◆ ABOUT THIS EXERCISE
From the records below, copy the lines that include "infrarouge".

--- STORED DATA Enclosed Below ---

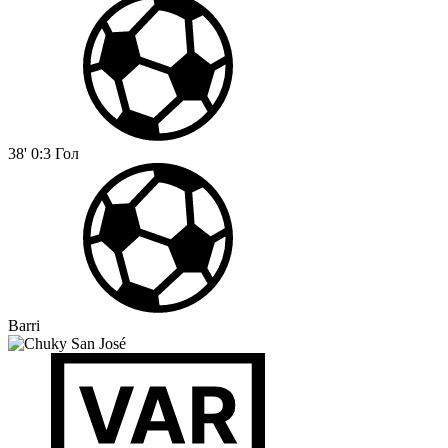
38'
0:3
Гол
Barri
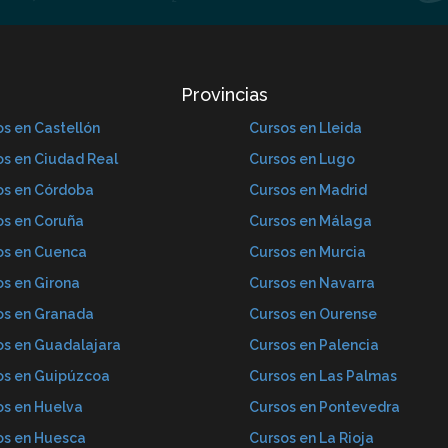
Provincias
s en Castellón
Cursos en Lleida
os en Ciudad Real
Cursos en Lugo
os en Córdoba
Cursos en Madrid
os en Coruña
Cursos en Málaga
os en Cuenca
Cursos en Murcia
os en Girona
Cursos en Navarra
os en Granada
Cursos en Ourense
os en Guadalajara
Cursos en Palencia
os en Guipúzcoa
Cursos en Las Palmas
os en Huelva
Cursos en Pontevedra
os en Huesca
Cursos en La Rioja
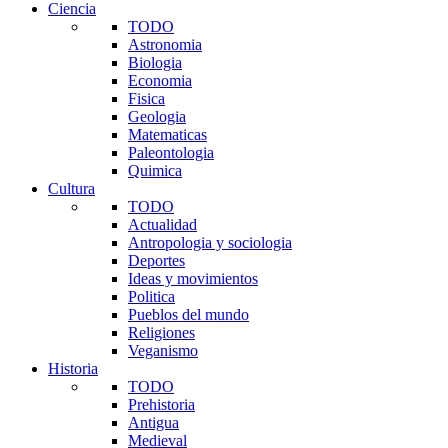
Ciencia
TODO
Astronomia
Biologia
Economia
Fisica
Geologia
Matematicas
Paleontologia
Quimica
Cultura
TODO
Actualidad
Antropologia y sociologia
Deportes
Ideas y movimientos
Politica
Pueblos del mundo
Religiones
Veganismo
Historia
TODO
Prehistoria
Antigua
Medieval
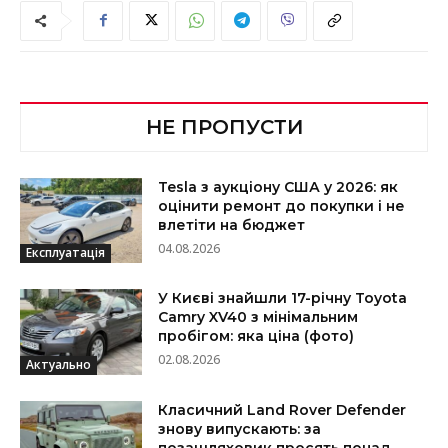
НЕ ПРОПУСТИ
Tesla з аукціону США у 2026: як
оцінити ремонт до покупки і не
влетіти на бюджет
04.08.2026
Експлуатація
У Києві знайшли 17-річну Toyota
Camry XV40 з мінімальним
пробігом: яка ціна (фото)
02.08.2026
Актуально
Класичний Land Rover Defender
знову випускають: за
позашляховик просять понад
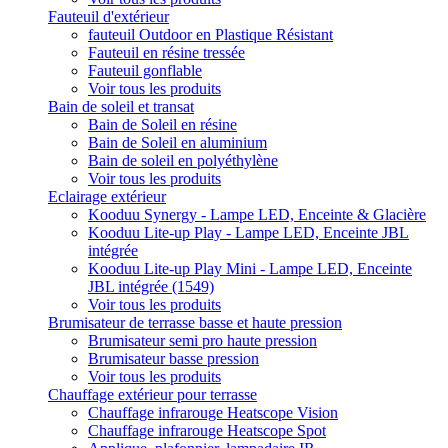
Fauteuil d'extérieur
fauteuil Outdoor en Plastique Résistant
Fauteuil en résine tressée
Fauteuil gonflable
Voir tous les produits
Bain de soleil et transat
Bain de Soleil en résine
Bain de Soleil en aluminium
Bain de soleil en polyéthylène
Voir tous les produits
Eclairage extérieur
Kooduu Synergy - Lampe LED, Enceinte & Glacière
Kooduu Lite-up Play - Lampe LED, Enceinte JBL
intégrée
Kooduu Lite-up Play Mini - Lampe LED, Enceinte
JBL intégrée (1549)
Voir tous les produits
Brumisateur de terrasse basse et haute pression
Brumisateur semi pro haute pression
Brumisateur basse pression
Voir tous les produits
Chauffage extérieur pour terrasse
Chauffage infrarouge Heatscope Vision
Chauffage infrarouge Heatscope Spot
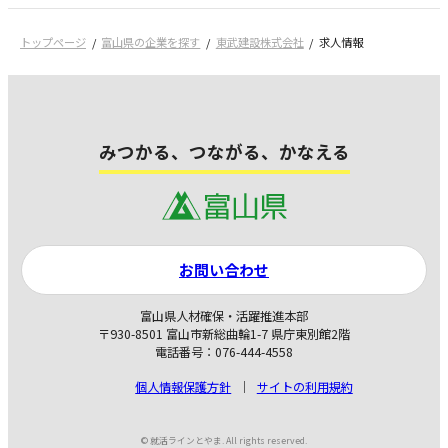
トップページ
富山県の企業を探す
東武建設株式会社
求人情報
みつかる、つながる、かなえる
お問い合わせ
富山県人材確保・活躍推進本部
〒930-8501 富山市新総曲輪1-7 県庁東別館2階
電話番号：076-444-4558
個人情報保護方針
サイトの利用規約
© 就活ラインとやま. All rights reserved.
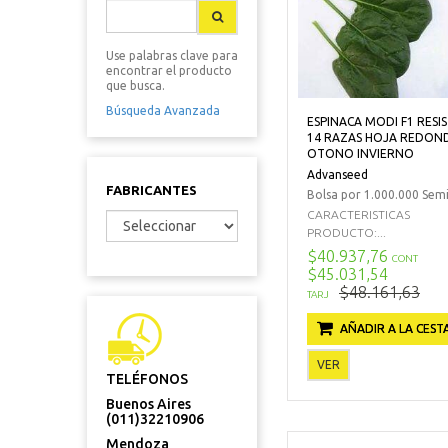
Use palabras clave para
encontrar el producto
que busca.
Búsqueda Avanzada
ESPINACA MODI F1 RESI
14 RAZAS HOJA REDON
OTONO INVIERNO
Advanseed
FABRICANTES
Bolsa por 1.000.000 Semi
CARACTERISTICAS
PRODUCTO:...
$40.937,76
CONT
$45.031,54
$48.161,63
TARJ
AÑADIR A LA CEST
VER
TELÉFONOS
Buenos Aires
(011)32210906
Mendoza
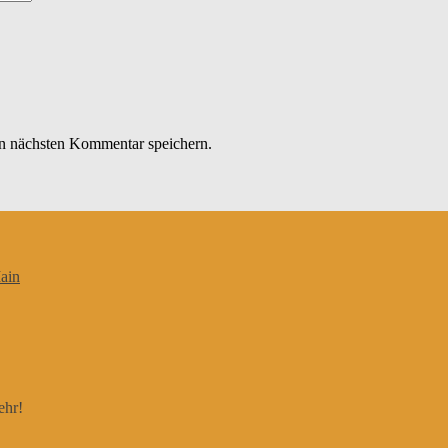
n nächsten Kommentar speichern.
ain
ehr!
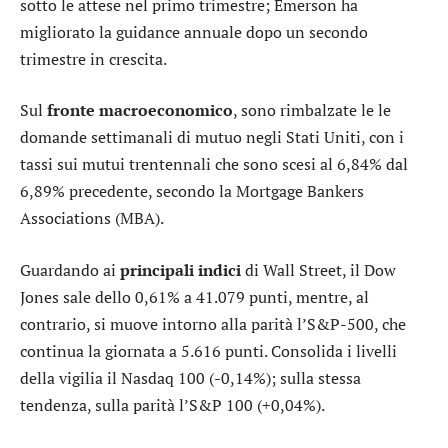
sotto le attese nel primo trimestre;
Emerson
ha
migliorato la guidance annuale dopo un secondo
trimestre in crescita.
Sul
fronte macroeconomico
, sono rimbalzate le le
domande settimanali di mutuo negli Stati Uniti, con i
tassi sui mutui trentennali che sono scesi al 6,84% dal
6,89% precedente, secondo la Mortgage Bankers
Associations (MBA).
Guardando ai
principali indici
di Wall Street, il
Dow
Jones
sale dello 0,61% a 41.079 punti, mentre, al
contrario, si muove intorno alla parità l’
S&P-500
, che
continua la giornata a 5.616 punti. Consolida i livelli
della vigilia il
Nasdaq 100
(-0,14%); sulla stessa
tendenza, sulla parità l’
S&P 100
(+0,04%).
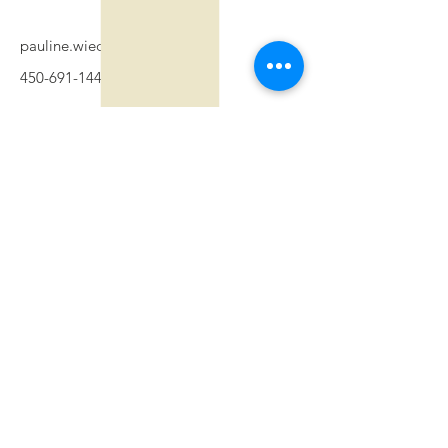
pauline.wiedow@mwcn.ca
450-691-1444
Nous contacter
253, boul. d'Anjou,
Châteauguay
QC J6J 2R4
Téléphone:
450-691-1444
E-mail:
info@mwcn.ca
Se connecter
Politique de
confidentialité
Numéro d'organisme de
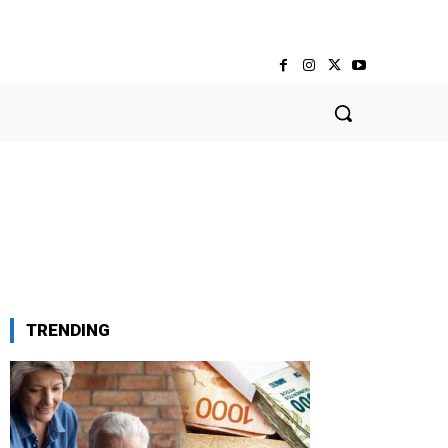
TRENDING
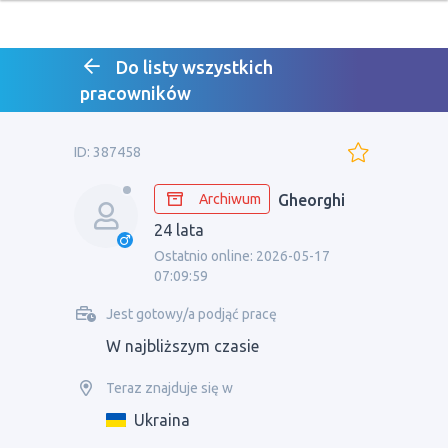
Do listy wszystkich
pracowników
ID: 387458
Archiwum
Gheorghi
24 lata
Ostatnio online: 2026-05-17
07:09:59
Jest gotowy/a podjąć pracę
W najbliższym czasie
Teraz znajduje się w
Ukraina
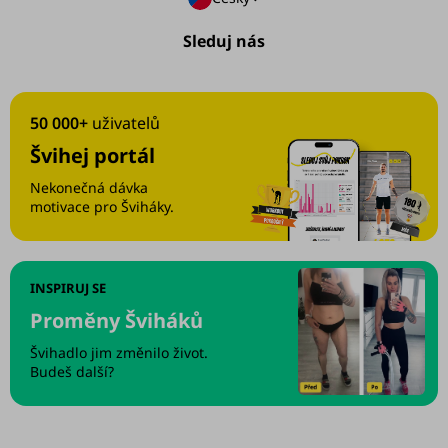
Sleduj nás
50 000+
uživatelů
Švihej portál
Nekonečná dávka
motivace pro Šviháky.
INSPIRUJ SE
Proměny Šviháků
Švihadlo jim změnilo život.
Budeš další?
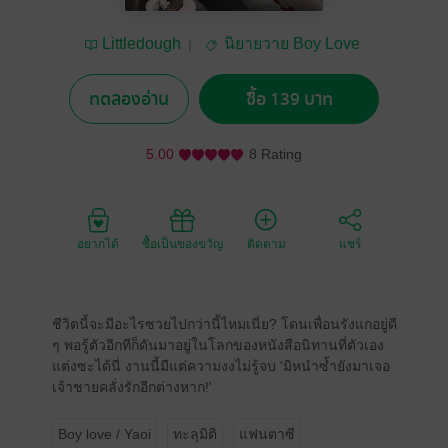
Littledough
นิยายวาย Boy Love
/ Yaoi
ทดลองอ่าน
ซื้อ 139 บาท
5.00
8 Rating
อยากได้
ซื้อเป็นของขวัญ
ติดตาม
แชร์
ชีวิตนี้จะมีอะไรซวยไปกว่านี้ไหมเนี่ย? โดนเพื่อนรังแกอยู่ดี
ๆ พอรู้ตัวอีกทีก็ดันมาอยู่ในโลกของหนังสือนิทานที่ตัวเอง
แต่งซะได้นี่ งานนี้มีแต่ความงงไม่รู้จบ 'มิหนำซ้ำยังมาเจอ
เจ้าชายคลั่งรักอีกต่างหาก!'
Boy love / Yaoi
ทะลุมิติ
แฟนตาซี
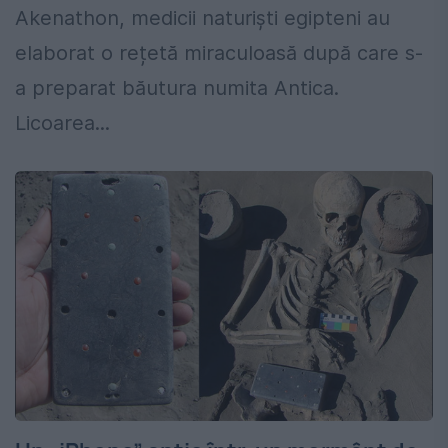
Akenathon, medicii naturiști egipteni au
elaborat o rețetă miraculoasă după care s-
a preparat băutura numita Antica.
Licoarea...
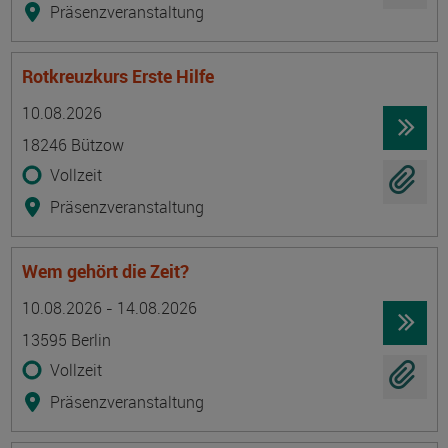
Präsenzveranstaltung
Rotkreuzkurs Erste Hilfe
Termin
Ort
Zeitmuster
Lehr- und Lernform
10.08.2026
18246 Bützow
Vollzeit
Präsenzveranstaltung
Wem gehört die Zeit?
Termin
Ort
Zeitmuster
Lehr- und Lernform
10.08.2026 - 14.08.2026
13595 Berlin
Vollzeit
Präsenzveranstaltung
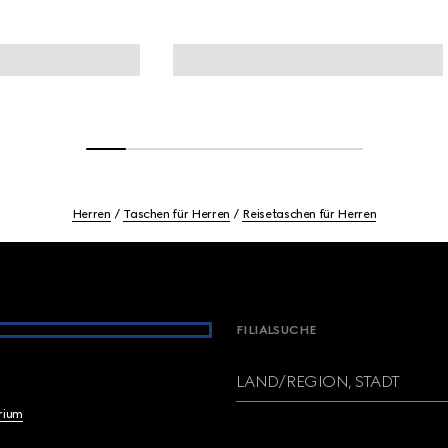
Herren
Taschen für Herren
Reisetaschen für Herren
FILIALSUCHE
LAND/REGION, STADT
brium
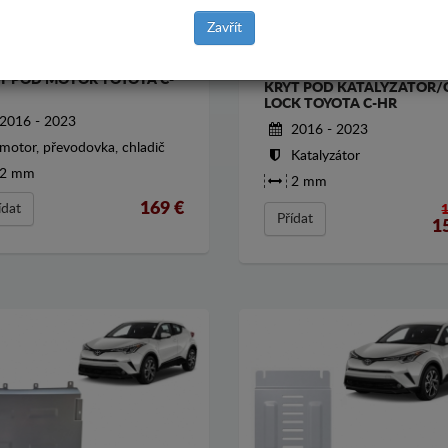
Zavřít
T POD MOTOR TOYOTA C-
KRYT POD KATALYZATOR/
LOCK TOYOTA C-HR
2016 - 2023
2016 - 2023
motor, převodovka, chladič
Katalyzátor
2 mm
2 mm
169
€
ídat
Přídat
1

--- End of Enclosed STORED DATA ---

◆ EXERCISE RESULT
Chauffage infrarouge Heatscope Vision
Chauffage infrarouge Heatscope Spot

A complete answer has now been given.